Matching corresponding local patches between images is a fundamental building block in many computer vision algorithms. It is extensively used in applications like three-dimensional structure estimation, model fitting, superresolution, image retrieval, and image recognition. As opposed to global image registration approaches, local matching reduces the high-dimensional challenge of recovering geometric relations between images to a series of relatively simple and independent tasks, defined in a limited local context. This approach is geometrically very flexible, simple to model, and has clear computational advantages. But it also has two fundamental practical shortcomings: (1) sparsity: the need to rely on repeatable features for matching limits the potential coverage of the scene to highly textured locations; (2) reliability: the limited spatial context in which those methods work often does not contain enough information for achieving reliable matches. These shortcomings also tend to trade off. While highly textured features, such as corners and blobs, often produce reliable matches, they are also relatively rare and thus very sparse in the image. And conversely, more common textures, such as edges or ridges, are largely discarded due to their low reliability for matching.

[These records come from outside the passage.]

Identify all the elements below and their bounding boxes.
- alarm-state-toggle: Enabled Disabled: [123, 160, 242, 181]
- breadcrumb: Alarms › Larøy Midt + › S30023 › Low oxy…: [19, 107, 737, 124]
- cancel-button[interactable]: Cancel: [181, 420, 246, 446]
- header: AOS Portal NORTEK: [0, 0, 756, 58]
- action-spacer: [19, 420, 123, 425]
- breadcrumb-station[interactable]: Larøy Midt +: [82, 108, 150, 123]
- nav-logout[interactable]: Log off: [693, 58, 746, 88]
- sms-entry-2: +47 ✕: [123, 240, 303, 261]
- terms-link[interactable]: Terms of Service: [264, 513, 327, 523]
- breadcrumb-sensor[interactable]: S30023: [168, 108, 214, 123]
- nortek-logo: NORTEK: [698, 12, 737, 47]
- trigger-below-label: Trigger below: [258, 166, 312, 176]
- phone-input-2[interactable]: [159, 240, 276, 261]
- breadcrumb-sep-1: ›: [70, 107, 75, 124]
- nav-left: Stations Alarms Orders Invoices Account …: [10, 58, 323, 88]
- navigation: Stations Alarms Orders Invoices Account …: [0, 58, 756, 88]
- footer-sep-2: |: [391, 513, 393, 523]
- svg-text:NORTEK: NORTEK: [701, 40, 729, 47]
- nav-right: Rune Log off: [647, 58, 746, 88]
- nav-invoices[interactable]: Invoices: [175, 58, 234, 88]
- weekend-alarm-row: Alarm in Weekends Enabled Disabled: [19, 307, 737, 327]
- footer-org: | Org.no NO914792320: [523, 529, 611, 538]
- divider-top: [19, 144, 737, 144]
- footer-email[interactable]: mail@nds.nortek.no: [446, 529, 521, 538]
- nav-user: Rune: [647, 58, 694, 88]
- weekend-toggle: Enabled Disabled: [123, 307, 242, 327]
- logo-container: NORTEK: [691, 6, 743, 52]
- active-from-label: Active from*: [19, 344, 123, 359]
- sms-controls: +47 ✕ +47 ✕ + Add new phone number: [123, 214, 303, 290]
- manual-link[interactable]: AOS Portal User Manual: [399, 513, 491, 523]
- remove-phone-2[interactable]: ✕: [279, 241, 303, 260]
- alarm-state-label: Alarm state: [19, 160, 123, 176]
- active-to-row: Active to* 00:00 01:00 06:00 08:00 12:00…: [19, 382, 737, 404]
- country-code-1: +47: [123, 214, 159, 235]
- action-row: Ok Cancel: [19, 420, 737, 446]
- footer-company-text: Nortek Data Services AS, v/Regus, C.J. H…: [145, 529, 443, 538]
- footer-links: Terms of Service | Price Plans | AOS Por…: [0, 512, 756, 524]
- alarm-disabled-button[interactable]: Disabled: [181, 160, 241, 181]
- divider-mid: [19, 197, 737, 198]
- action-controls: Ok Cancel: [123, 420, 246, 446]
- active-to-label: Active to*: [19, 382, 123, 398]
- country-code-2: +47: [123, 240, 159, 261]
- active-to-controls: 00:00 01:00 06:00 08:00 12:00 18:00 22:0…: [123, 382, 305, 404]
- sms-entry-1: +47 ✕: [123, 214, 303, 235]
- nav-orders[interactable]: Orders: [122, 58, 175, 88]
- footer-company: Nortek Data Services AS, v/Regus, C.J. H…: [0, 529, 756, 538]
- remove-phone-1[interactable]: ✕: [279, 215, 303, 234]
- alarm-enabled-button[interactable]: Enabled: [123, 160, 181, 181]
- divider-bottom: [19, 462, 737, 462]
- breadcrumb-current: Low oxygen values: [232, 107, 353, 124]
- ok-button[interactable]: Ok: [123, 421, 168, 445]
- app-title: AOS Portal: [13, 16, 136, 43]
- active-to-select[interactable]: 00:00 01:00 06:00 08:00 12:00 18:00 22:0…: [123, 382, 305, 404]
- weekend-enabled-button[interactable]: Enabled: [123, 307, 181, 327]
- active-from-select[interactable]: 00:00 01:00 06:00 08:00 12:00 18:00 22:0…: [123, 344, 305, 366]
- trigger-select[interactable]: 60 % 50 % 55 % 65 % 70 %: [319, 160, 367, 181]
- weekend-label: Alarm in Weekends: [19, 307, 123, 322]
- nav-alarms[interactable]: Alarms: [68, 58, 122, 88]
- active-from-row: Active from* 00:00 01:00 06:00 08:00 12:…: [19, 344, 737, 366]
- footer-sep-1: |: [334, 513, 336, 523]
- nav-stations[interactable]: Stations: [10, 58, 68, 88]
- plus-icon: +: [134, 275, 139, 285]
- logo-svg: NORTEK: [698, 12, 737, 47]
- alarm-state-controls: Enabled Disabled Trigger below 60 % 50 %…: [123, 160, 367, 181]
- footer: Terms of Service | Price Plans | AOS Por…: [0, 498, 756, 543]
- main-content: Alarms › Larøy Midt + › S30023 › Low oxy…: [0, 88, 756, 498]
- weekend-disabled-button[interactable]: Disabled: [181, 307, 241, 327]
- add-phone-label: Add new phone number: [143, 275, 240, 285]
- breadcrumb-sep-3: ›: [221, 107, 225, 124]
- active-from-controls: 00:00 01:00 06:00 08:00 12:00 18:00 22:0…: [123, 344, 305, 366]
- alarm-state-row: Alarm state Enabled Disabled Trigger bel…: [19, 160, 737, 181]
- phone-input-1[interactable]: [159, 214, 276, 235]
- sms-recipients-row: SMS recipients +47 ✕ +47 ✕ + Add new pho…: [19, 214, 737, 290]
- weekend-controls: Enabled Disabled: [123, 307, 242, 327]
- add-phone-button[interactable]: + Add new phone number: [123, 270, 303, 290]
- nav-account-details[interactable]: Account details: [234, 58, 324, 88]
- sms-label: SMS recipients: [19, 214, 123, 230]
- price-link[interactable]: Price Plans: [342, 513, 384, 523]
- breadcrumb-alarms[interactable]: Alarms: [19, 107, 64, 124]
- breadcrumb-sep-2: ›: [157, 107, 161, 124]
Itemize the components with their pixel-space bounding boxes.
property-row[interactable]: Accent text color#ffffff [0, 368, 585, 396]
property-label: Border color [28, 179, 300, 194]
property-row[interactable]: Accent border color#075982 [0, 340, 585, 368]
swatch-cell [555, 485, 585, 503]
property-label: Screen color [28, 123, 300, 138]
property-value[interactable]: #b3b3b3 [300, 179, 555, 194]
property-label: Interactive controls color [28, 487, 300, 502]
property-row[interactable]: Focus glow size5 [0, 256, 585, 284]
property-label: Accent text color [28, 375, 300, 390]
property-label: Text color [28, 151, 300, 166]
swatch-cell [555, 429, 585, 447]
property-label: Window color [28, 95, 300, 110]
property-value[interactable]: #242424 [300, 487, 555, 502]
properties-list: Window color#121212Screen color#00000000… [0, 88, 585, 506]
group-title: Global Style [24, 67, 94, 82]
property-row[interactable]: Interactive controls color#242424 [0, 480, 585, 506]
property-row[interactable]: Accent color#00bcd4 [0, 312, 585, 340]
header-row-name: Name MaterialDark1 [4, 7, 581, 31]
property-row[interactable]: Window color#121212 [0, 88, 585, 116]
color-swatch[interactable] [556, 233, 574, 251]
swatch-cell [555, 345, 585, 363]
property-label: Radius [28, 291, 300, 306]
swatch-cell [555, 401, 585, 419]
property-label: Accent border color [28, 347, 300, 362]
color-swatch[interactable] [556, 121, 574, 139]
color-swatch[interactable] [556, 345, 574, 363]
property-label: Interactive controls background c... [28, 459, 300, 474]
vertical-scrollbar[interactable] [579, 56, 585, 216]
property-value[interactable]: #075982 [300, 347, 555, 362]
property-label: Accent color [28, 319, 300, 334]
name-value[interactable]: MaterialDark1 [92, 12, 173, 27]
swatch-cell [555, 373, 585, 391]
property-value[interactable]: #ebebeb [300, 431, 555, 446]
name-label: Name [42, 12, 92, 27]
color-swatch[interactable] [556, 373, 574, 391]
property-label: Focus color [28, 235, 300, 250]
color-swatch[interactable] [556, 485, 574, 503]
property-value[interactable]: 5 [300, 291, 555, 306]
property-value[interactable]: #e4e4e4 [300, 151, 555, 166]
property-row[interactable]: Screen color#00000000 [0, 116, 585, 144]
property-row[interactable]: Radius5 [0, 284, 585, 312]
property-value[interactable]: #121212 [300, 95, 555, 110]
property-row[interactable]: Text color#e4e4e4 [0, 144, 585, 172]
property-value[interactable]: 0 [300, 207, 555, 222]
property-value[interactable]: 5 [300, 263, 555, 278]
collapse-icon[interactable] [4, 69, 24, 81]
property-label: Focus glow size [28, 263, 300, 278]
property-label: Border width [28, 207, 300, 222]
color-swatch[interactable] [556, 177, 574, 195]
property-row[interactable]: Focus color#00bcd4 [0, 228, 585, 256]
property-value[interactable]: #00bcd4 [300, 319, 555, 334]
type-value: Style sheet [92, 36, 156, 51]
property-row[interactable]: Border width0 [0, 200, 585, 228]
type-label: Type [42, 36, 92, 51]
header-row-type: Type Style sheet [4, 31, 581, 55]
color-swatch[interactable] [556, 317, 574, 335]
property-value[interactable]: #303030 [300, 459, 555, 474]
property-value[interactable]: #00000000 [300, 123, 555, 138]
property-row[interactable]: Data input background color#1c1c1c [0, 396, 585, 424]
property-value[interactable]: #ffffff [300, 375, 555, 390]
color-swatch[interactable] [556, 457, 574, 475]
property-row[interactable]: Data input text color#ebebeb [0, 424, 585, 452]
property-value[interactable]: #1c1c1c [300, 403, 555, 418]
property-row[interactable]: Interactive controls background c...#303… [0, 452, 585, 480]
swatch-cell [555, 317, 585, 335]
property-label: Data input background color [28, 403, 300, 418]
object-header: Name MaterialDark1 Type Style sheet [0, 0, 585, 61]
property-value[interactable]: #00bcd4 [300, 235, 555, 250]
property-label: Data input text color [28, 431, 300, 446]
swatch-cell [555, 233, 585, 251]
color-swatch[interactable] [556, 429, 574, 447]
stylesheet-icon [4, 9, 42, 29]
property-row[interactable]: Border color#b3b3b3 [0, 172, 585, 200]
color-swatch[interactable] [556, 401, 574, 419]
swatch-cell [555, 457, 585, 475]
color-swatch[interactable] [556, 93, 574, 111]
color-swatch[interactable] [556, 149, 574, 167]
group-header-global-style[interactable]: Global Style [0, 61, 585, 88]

We observe that while classic methods avoided using poorly localized features (e.g., edges) as matching candidates, these features contain highly valuable information for matching. We show how, given the appropriate geometric context, reliable matches can be produced from these features, contributing to a better coverage of the scene, while also producing highly accurate geometric transformation estimation. We present a statistically attractive framework for encoding the uncertainty that stems from using these features into a coupled geometric estimation and match extraction process. We examine the practical application of the proposed framework to the problems of guided matching and affine region expansion and show significant improvement over preceding methods. We compare our approach to state-of-the-art point matching methods and show its attractiveness in a variety of geometrically challenging scenarios.